『原価ビストロBAN』の新業態『チュウノジョウ』。月商700万円を売る“中の上”という価値
「なにとは言えないが、なんか良い」。“中の上”は、こうつくる
『チュウノジョウ』の店名にも由来する、“いつもより少し良い”を感じる店づくりとは、どのような客層を想定し、具体的にどのように実現させているのだろうか。
「年齢・性別ではなく、価値観や消費行動でセグメントしたペルソナは、ちょうど居酒屋利用者のボリュームゾーンと重なっていました。客層に厚みがあるので、あけすけに一歩進んでいるのはやり過ぎで、半歩先くらいが丁度良いと思うんです。特に秀でた一点をつくらず、いろんな要素にちょっとずつこだわった結果、全体的になんか良いという状態を目指しています」
『チュウノジョウ』はいわゆる大衆居酒屋だが、たとえば使い捨て箸には高級な先細り仕様の製品を採用し、上品な箸置きを添える。ドリンクは、口当たりが繊細な「うすはり」のオリジナルグラスで提供。立ち飲みカウンターの高さは女性客に合わせ、少し低めに設計している。
「どれもアピールするまでもないことで、むしろ気づかれたくありません。お客さまが『チュウノジョウはここが良い』と断定できないくらい、無意識的に好意をもってもらいたいので」
この感覚を料理に落とし込んでいるのは、渋谷・三軒茶屋に出店する人気店『富士屋本店』出身のシェフ重松大樹さんだ。

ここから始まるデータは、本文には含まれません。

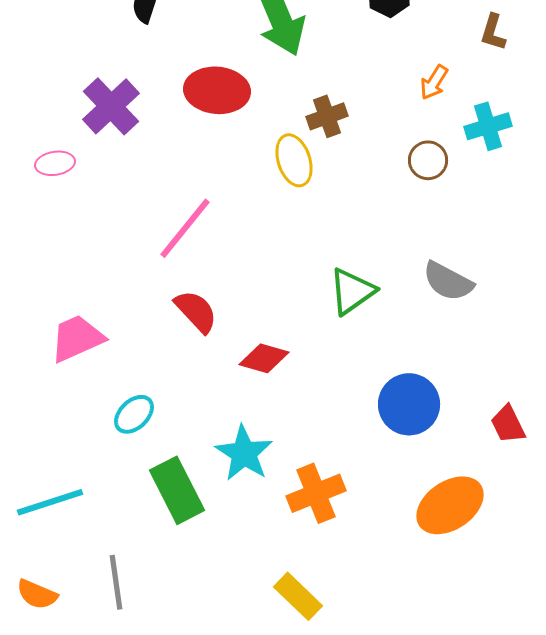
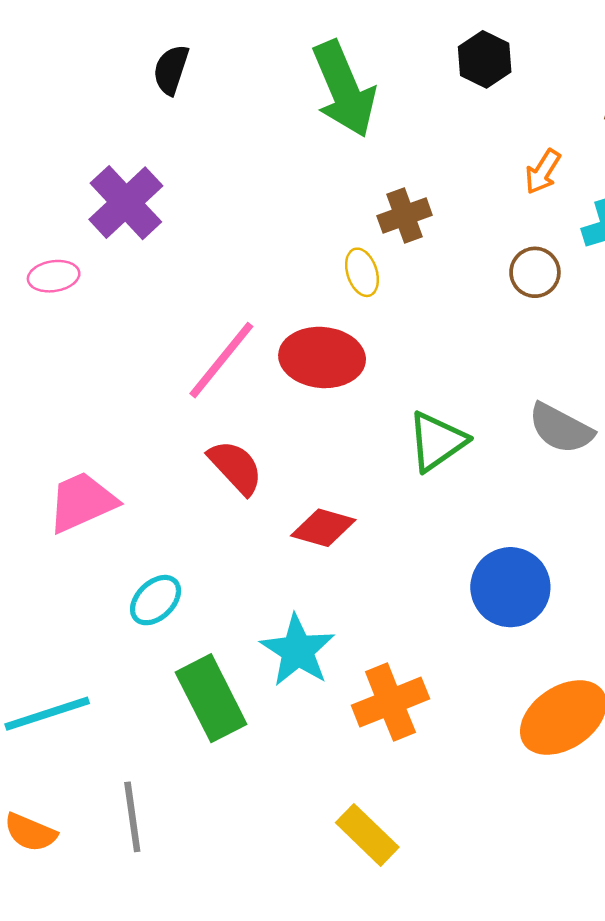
red ellipse: (217, 90) -> (322, 357), moved
yellow ellipse: (294, 160) -> (362, 272), size x0.7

「彼は僕の感覚を理解して、的確に料理で表現してくれます。おしゃれ過ぎず、奇をてらわず、それでいてここで食べる価値のある料理。その塩梅が絶妙で、『チュウノジョウ』たらしめるのは、彼あってこそです」
客が求める基準は千差万別で、一概に数値化することはできない。それでも単価1,000円未満の価格設定とサービスの総合力で、絶妙な“ちょうど良い”を演出しているのだろう。

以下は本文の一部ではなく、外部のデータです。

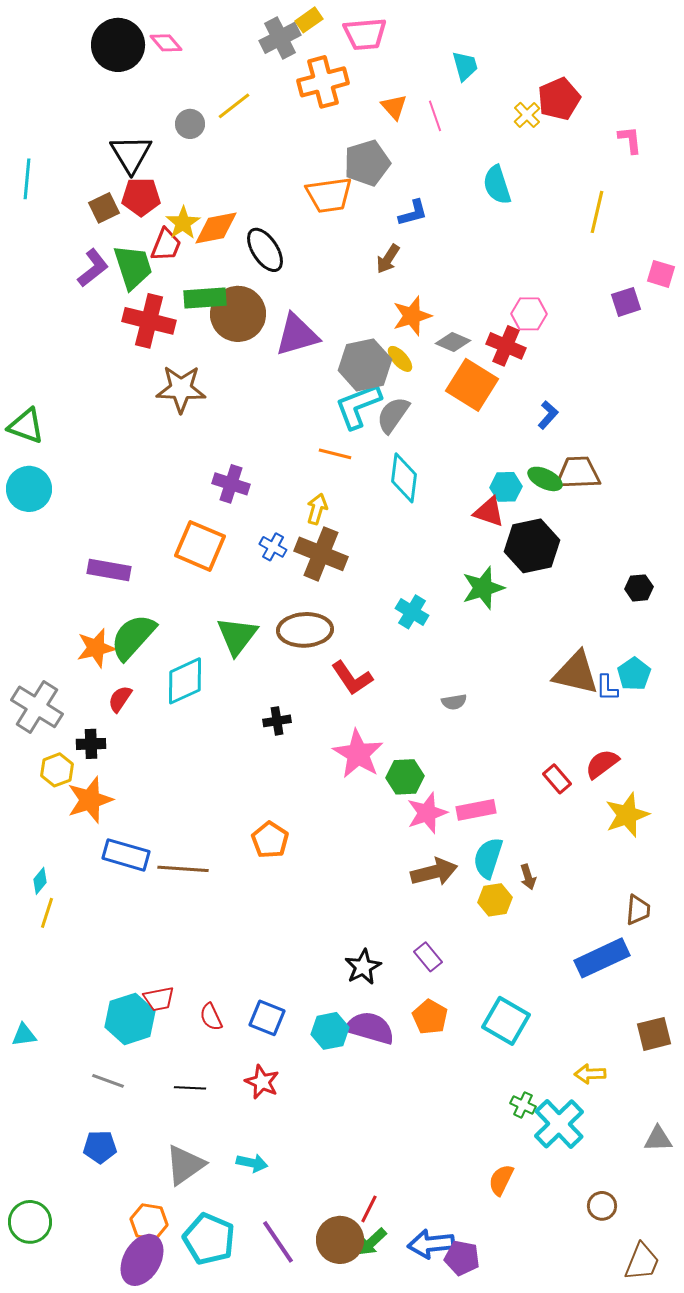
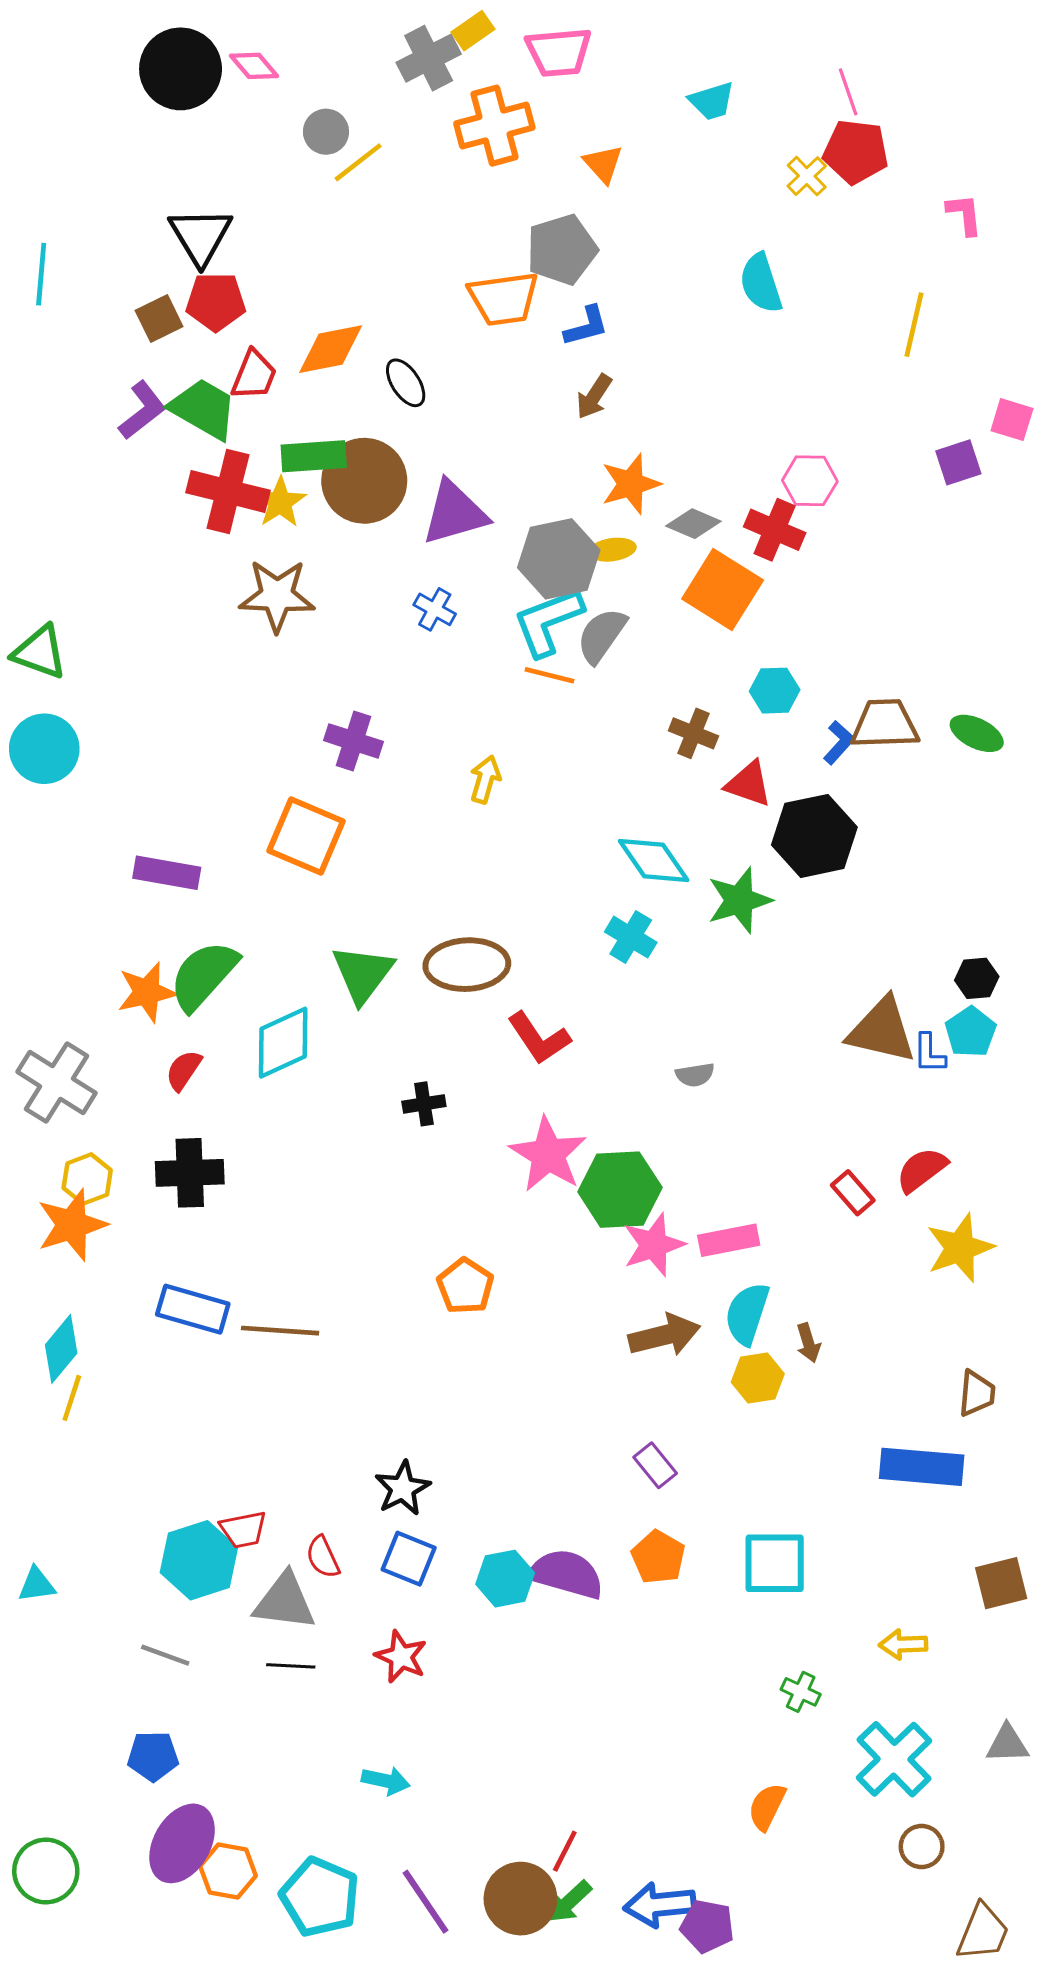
cyan trapezoid: (465, 66) -> (712, 101), turned 88
red pentagon: (559, 99) -> (856, 152), turned 30
pink line: (435, 116) -> (848, 92), moved
gray circle: (190, 124) -> (326, 132), moved
blue L-shape: (413, 213) -> (586, 326), moved
yellow star: (183, 223) -> (280, 502), moved
black ellipse: (265, 250) -> (406, 383), size x0.7
green trapezoid: (133, 267) -> (204, 409), turned -42
yellow ellipse: (400, 359) -> (612, 550), turned -56
blue L-shape: (548, 415) -> (839, 743), moved
orange line: (335, 454) -> (550, 675), moved
cyan diamond: (404, 478) -> (654, 860), moved, turned -42
green ellipse: (545, 479) -> (977, 733), moved
cyan hexagon: (506, 487) -> (775, 691), moved
blue cross: (273, 547) -> (435, 609), moved
brown cross: (321, 554) -> (693, 733), moved, size x0.6
black hexagon: (639, 588) -> (977, 978), moved
black cross: (91, 744) -> (190, 1173), moved, size x1.5
green hexagon: (405, 777) -> (620, 1190), size x1.4
orange star: (90, 800) -> (72, 1225), moved
orange pentagon: (270, 840) -> (465, 1286), moved
cyan diamond: (40, 881) -> (61, 1349), size x1.6
blue rectangle: (602, 958) -> (922, 1467), turned 30
black star: (363, 967) -> (403, 1488), moved
cyan square: (506, 1021) -> (775, 1563), turned -30
cyan cross: (559, 1124) -> (894, 1759), moved
gray triangle: (185, 1165) -> (285, 1602), moved, turned 42
purple ellipse: (142, 1260) -> (182, 1843), moved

今、目の前にいるお客さまを大切にする、パーソナライズ接客
ビジネスを構成する要素を、価格・サービス・アクセス・商品・経験価値という5項目に定義する経営理論があるが、飲食店においてもこの5項目のどこを強化するかが、すなわち店の特色になる。複数の項目で水準以下をマークすると客から見放され、逆に全項目で満点を狙うとリソースが破綻し立ち行かない。こうした視点から、同店が最もリソースを割くのはサービスだ。
「ここで言うサービスとは、いわゆる“接客” とはニュアンスが違って、よりパーソナライズするというイメージです。例えば、ほぼ毎日立ち寄ってくれる常連さんでハイボールが好きな方がいますが、その方のためだけに特別なウイスキーを用意しています。まだ見ぬ誰かに向けて集客予算や労力をかけるより、格段に建設的です」
サービスを強化する一方で、店づくりは極力シンプルであることを心掛けているという。複雑化して余計なリソースを割いてしまうと、普遍性という当初のコンセプトや、サービス重視の理念がブレてしまうというのがその理由だ。

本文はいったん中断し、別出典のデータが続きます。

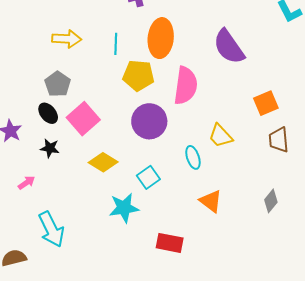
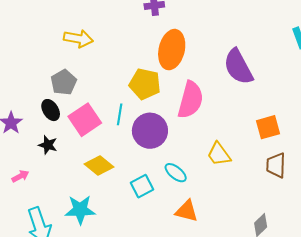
cyan line: (116, 44) -> (120, 114), moved
cyan ellipse: (193, 157) -> (176, 173), moved, turned -40
orange triangle: (211, 201) -> (187, 211), moved, turned -30
cyan star: (124, 208) -> (80, 210), moved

しかしながら、こうした一段上の接客ができるスタッフはどのように育てるのだろうか。
「この感覚はミーティングで共有したからといって、すぐに習得できるものではありません。それよりも体験を通じて感じ取ってもらいたいんです。その一環として以前、店を休みにして常連客を招いたイベントを開催したこともありました」
春に開催したお花見イベントでは、常連客とスタッフ総勢60名が集まった。参加費は全員無料で、スタッフには時給はもちろん帰りのタクシー代まで渡したという。参加する客の顔を思い浮かべながら弁当を準備し、いつもと違う場所で飲食を交えたコミュニケーションをとる体験から、スタッフが自然と得るであろう学びへの投資だ。「損して得取れです」と小泉さんは笑う。
7月には留学で店を離れるスタッフの送別会を兼ねてバーベキューパーティーを予定している。前回同様、参加費は無料だが、主役への餞別を持ち寄るよう募っているというから、常連客とスタッフの関係性が、より近く強固になっている様子がうかがえる。